━━ INFORMATION GIVEN ━━

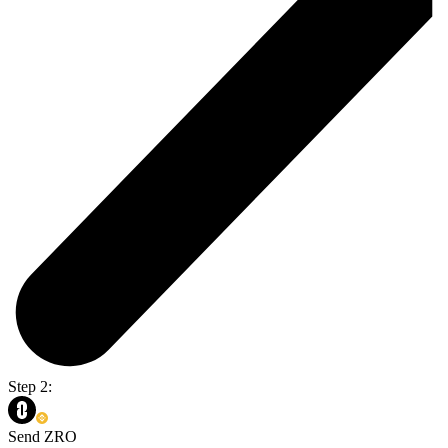
Step 2:
Send ZRO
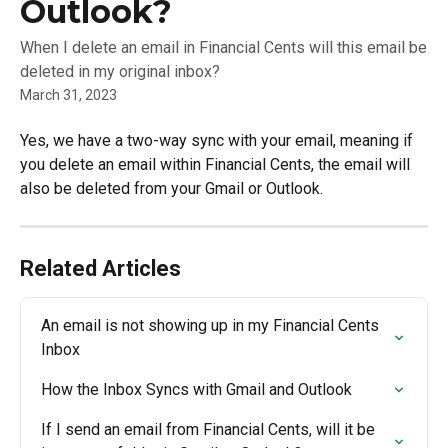
Outlook?
When I delete an email in Financial Cents will this email be
deleted in my original inbox?
March 31, 2023
Yes, we have a two-way sync with your email, meaning if 
you delete an email within Financial Cents, the email will 
also be deleted from your Gmail or Outlook. 
Related Articles
An email is not showing up in my Financial Cents 
Inbox
How the Inbox Syncs with Gmail and Outlook
If I send an email from Financial Cents, will it be 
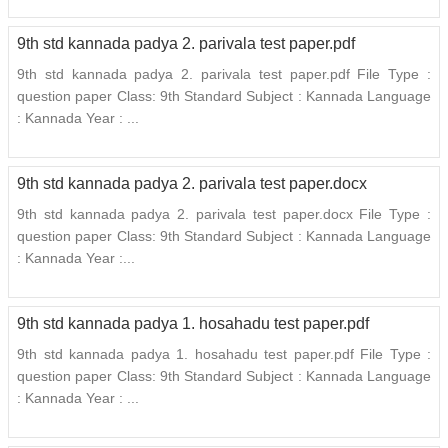
9th std kannada padya 2. parivala test paper.pdf
9th std kannada padya 2. parivala test paper.pdf File Type :
question paper Class: 9th Standard Subject : Kannada Language
: Kannada Year : ...
9th std kannada padya 2. parivala test paper.docx
9th std kannada padya 2. parivala test paper.docx File Type :
question paper Class: 9th Standard Subject : Kannada Language
: Kannada Year :...
9th std kannada padya 1. hosahadu test paper.pdf
9th std kannada padya 1. hosahadu test paper.pdf File Type :
question paper Class: 9th Standard Subject : Kannada Language
: Kannada Year : ...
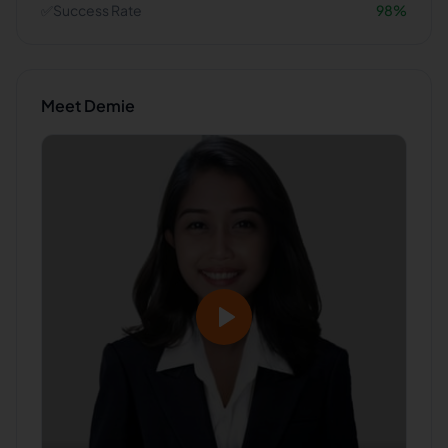
✅
Success Rate
98
%
Meet
Demie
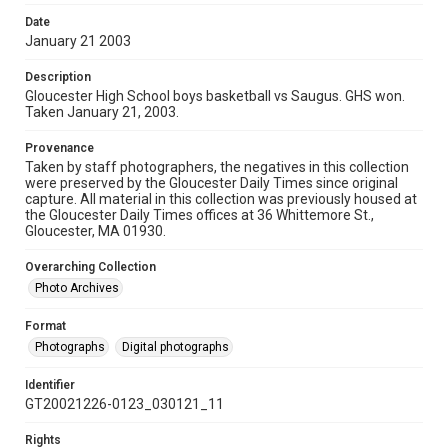
Date
January 21 2003
Description
Gloucester High School boys basketball vs Saugus. GHS won.
Taken January 21, 2003.
Provenance
Taken by staff photographers, the negatives in this collection
were preserved by the Gloucester Daily Times since original
capture. All material in this collection was previously housed at
the Gloucester Daily Times offices at 36 Whittemore St.,
Gloucester, MA 01930.
Overarching Collection
Photo Archives
Format
Photographs
Digital photographs
Identifier
GT20021226-0123_030121_11
Rights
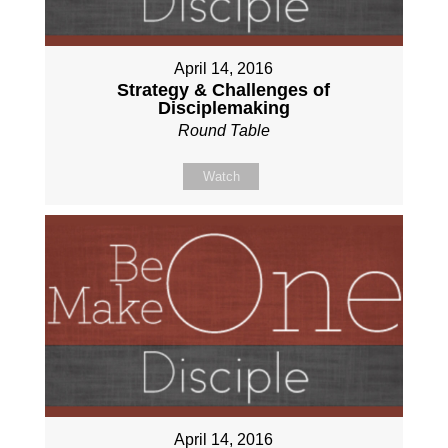
April 14, 2016
Strategy & Challenges of
Disciplemaking
Round Table
Watch
April 14, 2016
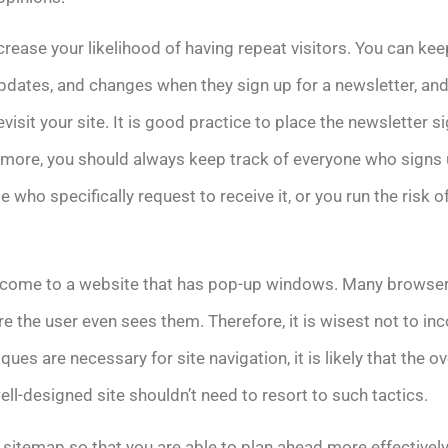
ncrease your likelihood of having repeat visitors. You can ke
pdates, and changes when they sign up for a newsletter, and
visit your site. It is good practice to place the newsletter s
ermore, you should always keep track of everyone who signs 
 who specifically request to receive it, or you run the risk o
to come to a website that has pop-up windows. Many browser
e the user even sees them. Therefore, it is wisest not to in
ques are necessary for site navigation, it is likely that the ov
l-designed site shouldn’t need to resort to such tactics.
 sitemap so that you are able to plan ahead more effectively.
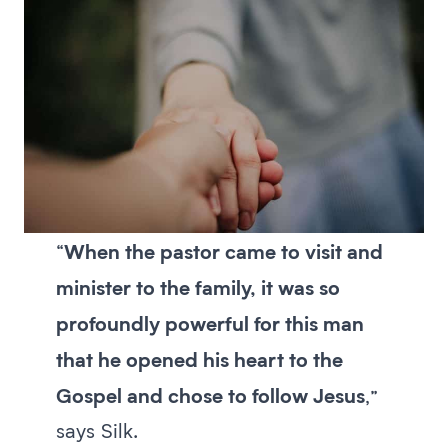
When the pastor came to visit and
“
minister to the family, it was so
profoundly powerful for this man
that he opened his heart to the
Gospel and chose to follow Jesus
,”
says Silk.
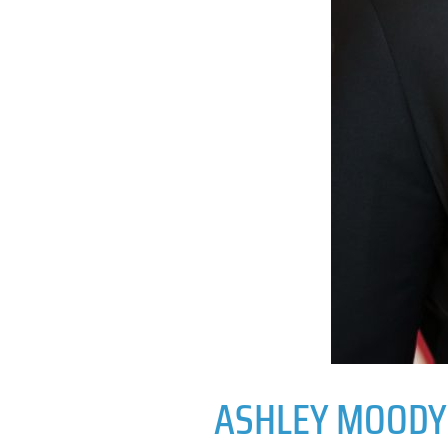
ASHLEY MOODY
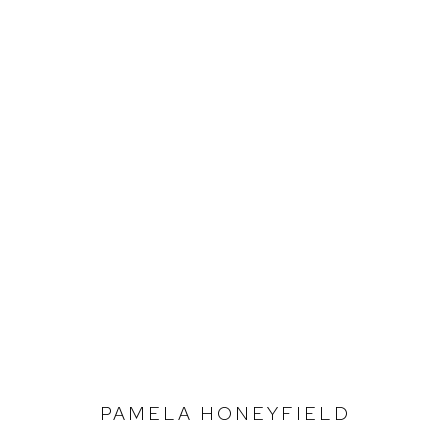
STOCKROOM
Defiance Gallery
Opening Hours
12 Mary Place
Wednesday to Saturday 10 - 5pm
Paddington NSW 2021
Or by Appointment
PAMELA HONEYFIELD
ABN: 53 091 071 975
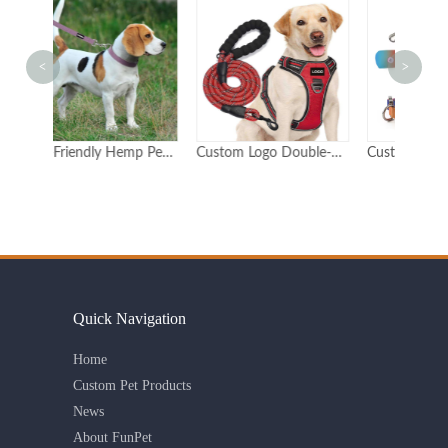
<
>
Eco-Friendly Hemp Pet Collar and Leash Set Adjustable Durable Customizable Logo
Custom Logo Double-Padded Reflective Dog Harness
Custom Gradient Dog Collar & Leash Set with Poop Bag Holder Durable Polyester Adjustable OEM/ODM
Quick Navigation
Home
Custom Pet Products
News
About FunPet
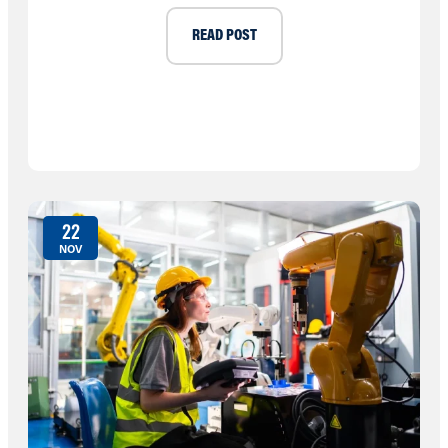
READ POST
22
NOV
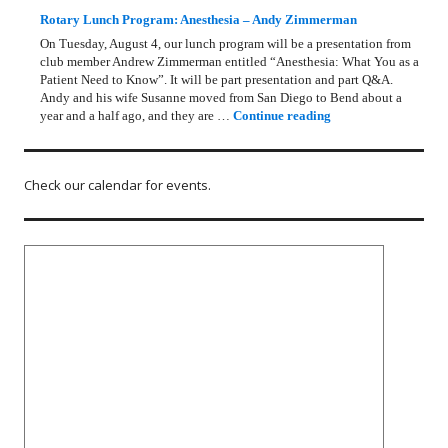
Rotary Lunch Program: Anesthesia – Andy Zimmerman
On Tuesday, August 4, our lunch program will be a presentation from
club member Andrew Zimmerman entitled “Anesthesia: What You as a
Patient Need to Know”. It will be part presentation and part Q&A.
Andy and his wife Susanne moved from San Diego to Bend about a
Rotary Lunch Progr
year and a half ago, and they are …
Continue reading
Check our calendar for events.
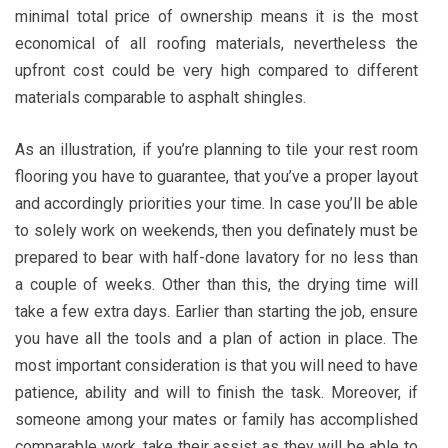
minimal total price of ownership means it is the most
economical of all roofing materials, nevertheless the
upfront cost could be very high compared to different
materials comparable to asphalt shingles.
As an illustration, if you’re planning to tile your rest room
flooring you have to guarantee, that you’ve a proper layout
and accordingly priorities your time. In case you’ll be able
to solely work on weekends, then you definately must be
prepared to bear with half-done lavatory for no less than
a couple of weeks. Other than this, the drying time will
take a few extra days. Earlier than starting the job, ensure
you have all the tools and a plan of action in place. The
most important consideration is that you will need to have
patience, ability and will to finish the task. Moreover, if
someone among your mates or family has accomplished
comparable work, take their assist as they will be able to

━━━

> _WHAT THE TASK REQUIRES_
Above are the records; reproduce them exactly and leave out the pictures.

> _WRITTEN REPLY_
Step 2:
Send ZRO
Outlook?
When I delete an email in Financial Cents will this email be
deleted in my original inbox?
March 31, 2023
Yes, we have a two-way sync with your email, meaning if 
you delete an email within Financial Cents, the email will 
also be deleted from your Gmail or Outlook. 
Related Articles
An email is not showing up in my Financial Cents 
Inbox
How the Inbox Syncs with Gmail and Outlook
If I send an email from Financial Cents, will it be 
9th std kannada padya 2. parivala test paper.pdf
9th std kannada padya 2. parivala test paper.pdf File Type :
question paper Class: 9th Standard Subject : Kannada Language
: Kannada Year : ...
9th std kannada padya 2. parivala test paper.docx
9th std kannada padya 2. parivala test paper.docx File Type :
question paper Class: 9th Standard Subject : Kannada Language
: Kannada Year :...
9th std kannada padya 1. hosahadu test paper.pdf
9th std kannada padya 1. hosahadu test paper.pdf File Type :
question paper Class: 9th Standard Subject : Kannada Language
: Kannada Year : ...
✅
Success Rate
98
%
Meet
Demie
Date
January 21 2003
Description
Gloucester High School boys basketball vs Saugus. GHS won.
Taken January 21, 2003.
Provenance
Taken by staff photographers, the negatives in this collection
were preserved by the Gloucester Daily Times since original
capture. All material in this collection was previously housed at
the Gloucester Daily Times offices at 36 Whittemore St.,
Gloucester, MA 01930.
Overarching Collection
Photo Archives
Format
Photographs
Digital photographs
Identifier
GT20021226-0123_030121_11
Rights
April 14, 2016
Strategy & Challenges of
Disciplemaking
Round Table
Watch
April 14, 2016
ncrease your likelihood of having repeat visitors. You can ke
pdates, and changes when they sign up for a newsletter, and
visit your site. It is good practice to place the newsletter s
ermore, you should always keep track of everyone who signs 
 who specifically request to receive it, or you run the risk o
to come to a website that has pop-up windows. Many browser
e the user even sees them. Therefore, it is wisest not to in
ques are necessary for site navigation, it is likely that the ov
l-designed site shouldn’t need to resort to such tactics.
 sitemap so that you are able to plan ahead more effectively.
When the pastor came to visit and
“
minister to the family, it was so
profoundly powerful for this man
that he opened his heart to the
Gospel and chose to follow Jesus
,”
says Silk.
ASHLEY MOODY
STOCKROOM
Defiance Gallery
Opening Hours
12 Mary Place
Wednesday to Saturday 10 - 5pm
Paddington NSW 2021
Or by Appointment
PAMELA HONEYFIELD
ABN: 53 091 071 975
<
>
Eco-Friendly Hemp Pet Collar and Leash Set Adjustable Durable Customizable Logo
Custom Logo Double-Padded Reflective Dog Harness
Custom Gradient Dog Collar & Leash Set with Poop Bag Holder Durable Polyester Adjustable OEM/ODM
Quick Navigation
Home
Custom Pet Products
News
About FunPet
READ POST
22
NOV
Rotary Lunch Program: Anesthesia – Andy Zimmerman
On Tuesday, August 4, our lunch program will be a presentation from
club member Andrew Zimmerman entitled “Anesthesia: What You as a
Patient Need to Know”. It will be part presentation and part Q&A.
Andy and his wife Susanne moved from San Diego to Bend about a
Rotary Lunch Progr
year and a half ago, and they are …
Continue reading
Check our calendar for events.
minimal total price of ownership means it is the most
economical of all roofing materials, nevertheless the
upfront cost could be very high compared to different
materials comparable to asphalt shingles.
As an illustration, if you’re planning to tile your rest room
flooring you have to guarantee, that you’ve a proper layout
and accordingly priorities your time. In case you’ll be able
to solely work on weekends, then you definately must be
prepared to bear with half-done lavatory for no less than
a couple of weeks. Other than this, the drying time will
take a few extra days. Earlier than starting the job, ensure
you have all the tools and a plan of action in place. The
most important consideration is that you will need to have
patience, ability and will to finish the task. Moreover, if
someone among your mates or family has accomplished
comparable work, take their assist as they will be able to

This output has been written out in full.